Cevat Fehmi Bey, önüne bir kağıt çekti, yazdı, “git Ziya Beyden bin lira al,” dedi. Gittim bin lirayı aldım ki dünyalar benim. Beşiktaşta, Serencebeyde yeni yapılmış, daha da her yeri tamamlanmamış bir kat tuttuk. Ben yazmaya koyuldum. Yıllar yılı düşünmüşüm, ezbere biliyorum romanı.

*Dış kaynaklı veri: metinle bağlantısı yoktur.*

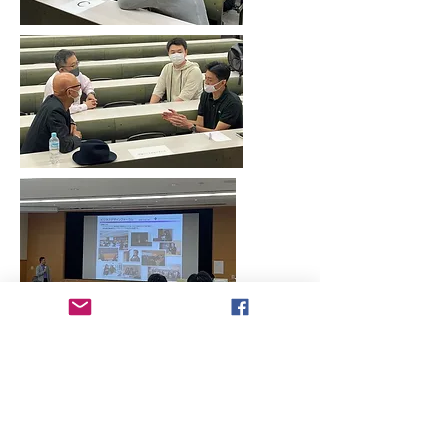
2021年6月19日（土）
​第15回ビジネスデザイン立教
会
通常総会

1953 yılının o dehşet, görülmemiş kışı başlamasın mı? Bizde küçük bir çini sobadan başka bir şey yok. Sobada odun yakıyoruz. Aşağıdaki katın bacası bizim duvarın ortasından geçiyor. Thilda yatağın içine oturuyor, belini bacanın geçtiği duvara dayıyor, orada kitap okuyor. Ben de Erzurumdan aldığım kalın eldivenler elimde İnce Memedi yazmaya çalışıyorum. Arada sırada biraz odun bulursak evde düğün bayram..."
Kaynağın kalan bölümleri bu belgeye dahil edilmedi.